Because the actions described in your scenario do NOT paint a "crime" under current US law (and as this is a paper about "future" possible laws/crimes, I also brougth in the "common" English definitions of the words to use them to compare and contrast to the "legal" definitions obtained from legal dictionaries. This serves to bring the discussion into where there may be a victim in a situation even where a "crime" (under the law) does not exist. It also brings the discussion to the fact that even where a legal "crime" may not occur, there may still be a victim, which allows the discussion of who suffers if the idea is taken out of the US. Also, it brings out the reality that simply because actions may not be illegal (as defined by a legal dictionary) there may still be a victim (as defined by the regular dictionary). This alone opens up a large area of discussion of whether there must be a "crime" (under legal dictionaries) for there to be a victim. This then takes us to the prevention of there being a victim through the lack of caution in the approval of an invention. As the doctor is basically threatening the nation to "accept it" or suffer the loss of it - he seems to be arguing for just the acceptance of it, regardless of any testing for hazards or other precautions.
Because inventions require careful screening (by FDA and other US agencies) the point about the failure to have any supervision of law over inventions is also brought out in that discussion (hence the long quote regarding FDA purpose). However, this need for public protection must be balanced against the national interest in new inventions (which is why I go into the discussion of the history and purpose of the Patent laws.
Then I discuss that if inventions were to be "screened" before inventors could go forward and build, the US would lose the entire purpose for having a Patent Office. All of the build up about the purpose of patents, the need to regulate patent development, culminates in explaining that even after all that, invention ideas should not be screened as it would violate legal tradition, purpose, and harm the development of new ideas.
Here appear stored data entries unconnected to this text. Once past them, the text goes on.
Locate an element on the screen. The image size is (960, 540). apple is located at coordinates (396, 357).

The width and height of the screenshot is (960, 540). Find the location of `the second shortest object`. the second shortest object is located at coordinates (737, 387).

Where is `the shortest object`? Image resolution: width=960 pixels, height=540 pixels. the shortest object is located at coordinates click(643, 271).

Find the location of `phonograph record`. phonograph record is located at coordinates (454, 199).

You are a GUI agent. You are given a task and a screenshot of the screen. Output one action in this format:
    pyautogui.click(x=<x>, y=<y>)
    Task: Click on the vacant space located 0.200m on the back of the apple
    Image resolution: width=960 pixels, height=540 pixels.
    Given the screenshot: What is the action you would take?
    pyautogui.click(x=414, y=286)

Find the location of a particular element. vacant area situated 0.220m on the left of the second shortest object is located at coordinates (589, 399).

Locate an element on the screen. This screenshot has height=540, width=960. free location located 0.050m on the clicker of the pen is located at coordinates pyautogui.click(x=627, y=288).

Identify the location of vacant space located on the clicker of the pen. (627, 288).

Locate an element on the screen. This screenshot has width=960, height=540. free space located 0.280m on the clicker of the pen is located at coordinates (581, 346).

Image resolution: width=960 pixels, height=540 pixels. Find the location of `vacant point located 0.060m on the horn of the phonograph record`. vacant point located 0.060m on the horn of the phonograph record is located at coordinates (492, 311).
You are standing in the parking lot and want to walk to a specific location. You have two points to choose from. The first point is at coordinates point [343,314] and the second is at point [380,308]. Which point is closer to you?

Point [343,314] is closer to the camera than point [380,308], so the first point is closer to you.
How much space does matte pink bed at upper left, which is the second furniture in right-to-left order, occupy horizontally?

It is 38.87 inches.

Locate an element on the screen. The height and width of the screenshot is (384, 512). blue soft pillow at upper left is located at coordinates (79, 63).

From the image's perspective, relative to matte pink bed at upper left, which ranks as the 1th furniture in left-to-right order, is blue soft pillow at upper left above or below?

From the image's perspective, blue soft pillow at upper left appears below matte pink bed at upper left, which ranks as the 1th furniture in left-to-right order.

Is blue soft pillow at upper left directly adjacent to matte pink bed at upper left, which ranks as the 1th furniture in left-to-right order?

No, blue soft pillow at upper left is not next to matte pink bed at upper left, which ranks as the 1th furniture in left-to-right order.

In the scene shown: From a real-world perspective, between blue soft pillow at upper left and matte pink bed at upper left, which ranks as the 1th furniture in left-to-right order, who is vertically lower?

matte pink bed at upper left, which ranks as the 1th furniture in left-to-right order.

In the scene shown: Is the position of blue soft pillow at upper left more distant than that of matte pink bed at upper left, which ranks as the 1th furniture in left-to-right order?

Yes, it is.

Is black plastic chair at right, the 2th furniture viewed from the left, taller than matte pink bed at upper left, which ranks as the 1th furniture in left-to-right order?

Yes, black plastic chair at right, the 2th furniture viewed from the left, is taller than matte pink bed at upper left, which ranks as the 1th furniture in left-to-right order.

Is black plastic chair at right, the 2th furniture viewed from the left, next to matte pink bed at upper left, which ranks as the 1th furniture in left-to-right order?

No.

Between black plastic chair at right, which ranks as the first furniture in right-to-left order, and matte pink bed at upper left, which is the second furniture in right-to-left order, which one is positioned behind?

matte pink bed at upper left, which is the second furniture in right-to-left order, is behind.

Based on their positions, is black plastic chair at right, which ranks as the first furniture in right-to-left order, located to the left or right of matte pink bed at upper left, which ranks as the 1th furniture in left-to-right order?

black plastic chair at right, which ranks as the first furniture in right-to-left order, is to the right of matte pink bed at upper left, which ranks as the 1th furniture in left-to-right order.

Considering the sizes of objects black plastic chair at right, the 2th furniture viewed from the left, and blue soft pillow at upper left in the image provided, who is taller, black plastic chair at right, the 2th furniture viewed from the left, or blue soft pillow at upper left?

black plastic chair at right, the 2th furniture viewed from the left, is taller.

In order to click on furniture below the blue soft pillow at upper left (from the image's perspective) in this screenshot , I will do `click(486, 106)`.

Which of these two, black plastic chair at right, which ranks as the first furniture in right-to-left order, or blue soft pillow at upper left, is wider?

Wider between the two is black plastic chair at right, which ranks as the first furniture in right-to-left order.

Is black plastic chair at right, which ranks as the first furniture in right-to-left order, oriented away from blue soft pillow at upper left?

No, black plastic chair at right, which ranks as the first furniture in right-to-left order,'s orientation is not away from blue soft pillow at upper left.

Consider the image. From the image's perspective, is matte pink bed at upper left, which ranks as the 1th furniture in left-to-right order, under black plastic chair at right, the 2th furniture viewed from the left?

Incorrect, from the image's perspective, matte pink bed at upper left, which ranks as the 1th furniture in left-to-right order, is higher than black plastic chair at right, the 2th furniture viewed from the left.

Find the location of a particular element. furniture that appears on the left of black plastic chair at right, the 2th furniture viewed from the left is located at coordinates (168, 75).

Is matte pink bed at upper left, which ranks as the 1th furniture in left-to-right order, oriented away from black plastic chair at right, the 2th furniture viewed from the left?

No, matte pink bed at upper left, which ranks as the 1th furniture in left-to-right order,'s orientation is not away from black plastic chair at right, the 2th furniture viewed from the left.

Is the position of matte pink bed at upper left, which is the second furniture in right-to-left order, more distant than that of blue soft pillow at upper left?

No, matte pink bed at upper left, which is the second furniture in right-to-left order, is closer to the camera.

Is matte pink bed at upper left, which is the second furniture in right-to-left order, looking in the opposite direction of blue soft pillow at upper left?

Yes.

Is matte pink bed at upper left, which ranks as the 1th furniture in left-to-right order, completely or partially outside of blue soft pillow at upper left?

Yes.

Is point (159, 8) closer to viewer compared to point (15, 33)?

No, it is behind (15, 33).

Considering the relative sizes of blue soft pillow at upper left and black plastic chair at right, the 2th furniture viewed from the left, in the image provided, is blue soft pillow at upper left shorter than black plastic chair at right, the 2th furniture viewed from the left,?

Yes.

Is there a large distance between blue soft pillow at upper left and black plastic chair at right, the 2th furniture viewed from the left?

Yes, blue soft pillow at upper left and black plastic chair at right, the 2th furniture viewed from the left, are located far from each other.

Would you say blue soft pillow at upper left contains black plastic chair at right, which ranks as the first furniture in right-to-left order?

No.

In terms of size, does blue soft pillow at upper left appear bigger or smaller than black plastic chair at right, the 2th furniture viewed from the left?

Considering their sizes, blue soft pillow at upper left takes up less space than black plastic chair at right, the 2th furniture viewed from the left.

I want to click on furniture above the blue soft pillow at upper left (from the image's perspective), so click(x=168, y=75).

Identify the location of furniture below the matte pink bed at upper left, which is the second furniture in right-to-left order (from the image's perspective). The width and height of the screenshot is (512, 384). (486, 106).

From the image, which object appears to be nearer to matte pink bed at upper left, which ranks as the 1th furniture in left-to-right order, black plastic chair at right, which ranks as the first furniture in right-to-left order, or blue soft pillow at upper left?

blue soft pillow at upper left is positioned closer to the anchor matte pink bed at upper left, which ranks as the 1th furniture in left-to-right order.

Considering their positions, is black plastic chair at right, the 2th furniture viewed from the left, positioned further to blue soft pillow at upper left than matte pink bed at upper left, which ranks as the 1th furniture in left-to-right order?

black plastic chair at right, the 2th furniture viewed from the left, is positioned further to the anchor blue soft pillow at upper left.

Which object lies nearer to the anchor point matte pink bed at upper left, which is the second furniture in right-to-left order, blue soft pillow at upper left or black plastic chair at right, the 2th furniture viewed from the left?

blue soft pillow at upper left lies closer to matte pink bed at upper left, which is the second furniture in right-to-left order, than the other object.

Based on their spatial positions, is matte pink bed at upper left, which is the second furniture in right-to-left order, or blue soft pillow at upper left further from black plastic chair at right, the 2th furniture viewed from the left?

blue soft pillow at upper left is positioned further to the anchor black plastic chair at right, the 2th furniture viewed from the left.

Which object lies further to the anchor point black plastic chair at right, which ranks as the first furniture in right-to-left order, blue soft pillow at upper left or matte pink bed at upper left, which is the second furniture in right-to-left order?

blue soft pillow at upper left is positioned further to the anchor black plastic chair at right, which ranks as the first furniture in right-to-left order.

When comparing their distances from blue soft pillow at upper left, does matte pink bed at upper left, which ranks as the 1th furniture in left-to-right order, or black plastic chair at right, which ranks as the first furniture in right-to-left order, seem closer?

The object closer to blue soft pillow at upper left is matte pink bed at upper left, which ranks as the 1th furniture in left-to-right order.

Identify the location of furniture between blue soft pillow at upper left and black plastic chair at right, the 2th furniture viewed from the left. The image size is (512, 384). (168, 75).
On short, the last paragraph provides a legal "proof" or logic argument that shows why it is that American law forbids such screening. It is NOT, in the least a simple declaration that its "unAmerican."
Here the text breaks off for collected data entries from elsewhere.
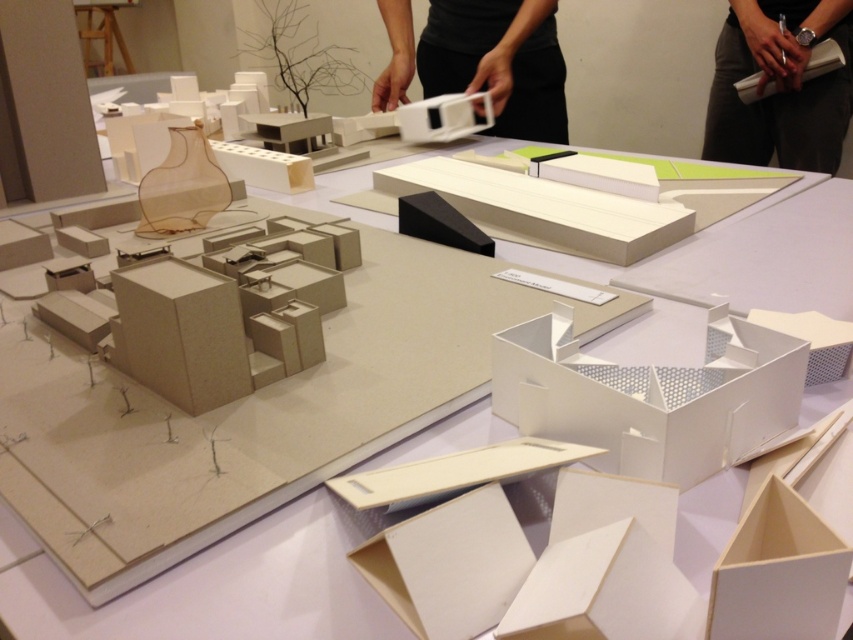 Question: Which point is closer to the camera?

Choices:
 (A) (770, 134)
 (B) (541, 48)

Answer: (B)

Question: Where is black fabric at upper right located in relation to matte white plastic model at upper center in the image?

Choices:
 (A) below
 (B) above

Answer: (B)

Question: Which of the following is the farthest from the observer?

Choices:
 (A) (798, 86)
 (B) (500, 128)

Answer: (B)

Question: Considering the relative positions of black fabric at upper right and matte white plastic model at upper center in the image provided, where is black fabric at upper right located with respect to matte white plastic model at upper center?

Choices:
 (A) below
 (B) above

Answer: (B)

Question: Is black fabric at upper right thinner than matte white plastic model at upper center?

Choices:
 (A) no
 (B) yes

Answer: (B) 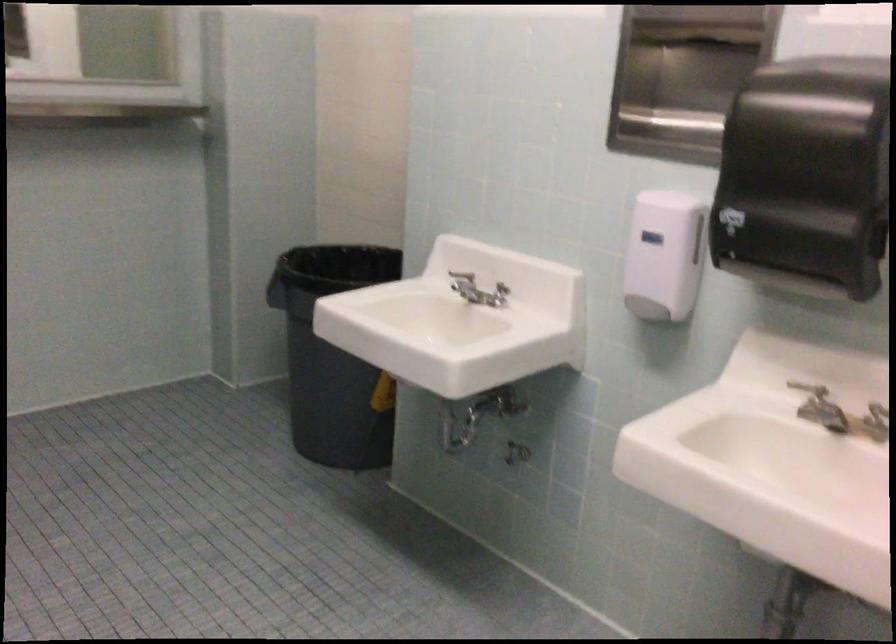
I can see that you may not have seen all of that in the writing, but please, do not say the work is generic and nothing but definitions were given. Moreover, I did not say screening was not American - I discussed the legal building of the patent office and explained (as is done by courts when attorneys and judges build legal arguments) that, therefore, the full weight of American law (its Constitution and the very laws passed by Congress that created the Patent system) do NOT allow or support invention screening.
If the paper alone did not help you understand these principles, then the explanation here should help bolster that presentation.